Throwback Thursday 2016 – Teil 3

Nach den Büchern des Jahres in Teil eins und dem Kopfkino in Teil zwei ist am heutigen Throwback Thursday meine Musik des Jahres 2016 an der Reihe. Die Stammleser wissen es schon – den neuen sei noch einmal gesagt: Es kommt nicht darauf an, dass es in diesem Jahr veröffentlicht wurde, es muss mir nur in diesem Jahr zum ersten Mal über den Weg gelaufen sein.

 

Julien Clerc: Jivaro Song (Lied, 1969)

Über ein Video bei YouTube, das ein Facebook-Freund geteilt hatte, bin ich auf dieses Lied gestoßen und war sofort von Julien Clercs kraftvoller Stimme und Interpretation fasziniert. Nur – was bedeutet Jivaro?

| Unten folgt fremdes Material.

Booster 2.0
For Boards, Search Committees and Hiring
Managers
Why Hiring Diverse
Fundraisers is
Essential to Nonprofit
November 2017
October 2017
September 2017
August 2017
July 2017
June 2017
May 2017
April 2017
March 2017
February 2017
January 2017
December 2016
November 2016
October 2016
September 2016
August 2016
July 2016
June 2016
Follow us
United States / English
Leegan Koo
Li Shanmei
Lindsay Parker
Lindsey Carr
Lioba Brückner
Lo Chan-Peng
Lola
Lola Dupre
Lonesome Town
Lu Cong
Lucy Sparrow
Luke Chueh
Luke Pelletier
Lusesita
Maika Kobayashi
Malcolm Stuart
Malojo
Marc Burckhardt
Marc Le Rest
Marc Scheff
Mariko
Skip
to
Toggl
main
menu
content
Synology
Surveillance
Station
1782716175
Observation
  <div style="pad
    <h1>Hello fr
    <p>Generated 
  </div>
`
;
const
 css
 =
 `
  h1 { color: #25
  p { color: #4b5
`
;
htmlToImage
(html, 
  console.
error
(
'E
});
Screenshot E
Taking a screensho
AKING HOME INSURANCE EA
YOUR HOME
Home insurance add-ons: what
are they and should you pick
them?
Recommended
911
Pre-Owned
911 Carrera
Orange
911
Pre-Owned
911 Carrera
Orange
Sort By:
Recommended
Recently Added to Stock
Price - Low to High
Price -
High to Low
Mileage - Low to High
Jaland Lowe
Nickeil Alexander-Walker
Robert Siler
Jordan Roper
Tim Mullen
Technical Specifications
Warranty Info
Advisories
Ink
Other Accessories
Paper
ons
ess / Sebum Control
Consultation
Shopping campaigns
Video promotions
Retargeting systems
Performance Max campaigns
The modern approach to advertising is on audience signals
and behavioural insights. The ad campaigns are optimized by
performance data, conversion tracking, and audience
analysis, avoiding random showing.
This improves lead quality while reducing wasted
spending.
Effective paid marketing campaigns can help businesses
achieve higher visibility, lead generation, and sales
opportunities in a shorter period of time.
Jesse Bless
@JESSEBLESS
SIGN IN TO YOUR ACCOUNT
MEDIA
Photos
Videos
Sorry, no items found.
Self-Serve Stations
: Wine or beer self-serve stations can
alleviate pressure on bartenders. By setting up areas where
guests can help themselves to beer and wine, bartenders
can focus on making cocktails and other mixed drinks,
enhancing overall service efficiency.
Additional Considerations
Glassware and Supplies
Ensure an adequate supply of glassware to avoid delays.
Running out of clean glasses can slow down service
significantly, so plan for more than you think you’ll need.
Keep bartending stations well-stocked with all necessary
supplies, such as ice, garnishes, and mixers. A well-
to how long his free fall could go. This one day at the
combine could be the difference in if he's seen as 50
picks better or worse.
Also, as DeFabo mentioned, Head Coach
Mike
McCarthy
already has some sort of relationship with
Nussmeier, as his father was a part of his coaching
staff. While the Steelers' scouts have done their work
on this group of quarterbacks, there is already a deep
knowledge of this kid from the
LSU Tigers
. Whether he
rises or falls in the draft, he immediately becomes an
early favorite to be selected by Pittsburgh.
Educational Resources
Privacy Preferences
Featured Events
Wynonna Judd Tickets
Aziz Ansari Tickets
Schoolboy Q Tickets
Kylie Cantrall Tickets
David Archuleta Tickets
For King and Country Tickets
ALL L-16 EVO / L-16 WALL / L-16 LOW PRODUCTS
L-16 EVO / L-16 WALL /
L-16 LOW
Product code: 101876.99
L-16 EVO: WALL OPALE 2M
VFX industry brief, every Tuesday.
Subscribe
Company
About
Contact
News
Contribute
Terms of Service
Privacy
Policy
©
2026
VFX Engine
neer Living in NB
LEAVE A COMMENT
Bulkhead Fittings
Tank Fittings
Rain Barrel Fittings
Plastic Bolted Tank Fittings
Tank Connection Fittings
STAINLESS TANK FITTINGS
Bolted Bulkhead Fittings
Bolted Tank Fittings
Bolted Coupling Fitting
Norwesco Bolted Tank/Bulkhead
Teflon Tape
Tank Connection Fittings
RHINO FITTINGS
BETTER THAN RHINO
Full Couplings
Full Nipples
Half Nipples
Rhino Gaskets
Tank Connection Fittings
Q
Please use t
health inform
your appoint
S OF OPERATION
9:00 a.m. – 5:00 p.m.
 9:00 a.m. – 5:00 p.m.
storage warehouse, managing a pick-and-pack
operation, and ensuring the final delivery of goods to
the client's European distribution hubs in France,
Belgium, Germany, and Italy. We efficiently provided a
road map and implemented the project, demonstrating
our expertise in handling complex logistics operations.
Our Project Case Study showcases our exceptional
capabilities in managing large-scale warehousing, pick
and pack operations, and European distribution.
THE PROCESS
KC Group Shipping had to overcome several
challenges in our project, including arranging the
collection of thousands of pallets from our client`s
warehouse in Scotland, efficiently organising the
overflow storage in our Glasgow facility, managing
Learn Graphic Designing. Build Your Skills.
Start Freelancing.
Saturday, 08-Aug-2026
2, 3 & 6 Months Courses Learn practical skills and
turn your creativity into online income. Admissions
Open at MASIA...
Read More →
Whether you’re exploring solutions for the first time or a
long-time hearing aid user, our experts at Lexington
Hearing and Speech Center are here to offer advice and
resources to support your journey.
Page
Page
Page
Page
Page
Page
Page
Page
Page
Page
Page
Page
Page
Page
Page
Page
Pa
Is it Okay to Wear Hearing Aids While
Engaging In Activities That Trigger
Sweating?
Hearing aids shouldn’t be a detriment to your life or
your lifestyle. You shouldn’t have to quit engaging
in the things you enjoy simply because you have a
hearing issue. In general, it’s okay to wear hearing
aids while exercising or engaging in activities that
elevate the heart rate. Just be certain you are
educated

Mein Ausgangspunkt für die Interpretation war die frz. Wikipedia. Dort habe ich zunächst einen Hinweis auf die südamerikanischen Jivaro-Völker gefunden. Wenn ich den mühsam mit Wörterbuch und Onlinehilfe übersetzten Text richtig verstehe, singt Julien Clerc in seinem Chanson davon, dass er Frauen, Glücksspiel und Drogen aufgegeben hat und nun darum betet, frei zu sein. Er will seinen Kopf wieder frei haben. Die Jivaro-Völker haben zu den Seelen jener gebetet, von denen sie Schrumpfköpfe angefertigt haben, und dabei ging es auch um einen freien Geist. Insofern könnte die Metapher passen.

Die diversen befragten Wörterbücher spuckten bei weitergehender Suche übrigens auch „sauvage“ als eine der Bedeutungen für „Jivaro“. Und als Substantiv kann „sauvage“ auch für Einzelgänger stehen. Ursprung könnte also weiterhin das Volk der Jivaro sein, allerdings könnte die weitere Erklärung simpler sein: Jivaro = sauvage = er will jetzt Einzelgänger sein.

Wie auch immer – Jivaro Song ist ein großartiges Lied eines großartigen Künstlers.

 

Michael Falch: Pludslig Alting Samtidig (Album, 2016)

Michael Falch ist der große Poet unter Dänemarks Musikern. Seine Texte sind für sein Land das, was die Songs von Michy Reincke in Deutschland sind. Der Unterschied besteht in der Instrumentierung. Wo Michy Reincke selbst in melancholischen Liedern mit recht leichter Instrumentierung daherkommt, ist Michael Falch oft sehr klangwuchtig. Mehr als einmal habe ich mich bei Songs wie Tavs Som I En Elevator vom aktuellen Album aber auch Songs wie Sommeren Kom Ny Tilbage vom gleichnamigen letzten Album an schwere, wuchtig orchestrierte Popsongs wie The Sun Ain’t Gonna Shine Anymore von den Walker Brothers erinnert gefühlt.

Das im letzten Monat erschienene neue Album Pludslig Alting Samtidig bildet da keine Ausnahme: Gewichtige Arrangements zu tollen Texten. Ein absolutes Schmuckstück für jede Musiksammlung, in der sich auch skandinavische Produktionen finden.

 

Michy Reincke: Lass mich traurig sein (Lied, 2003)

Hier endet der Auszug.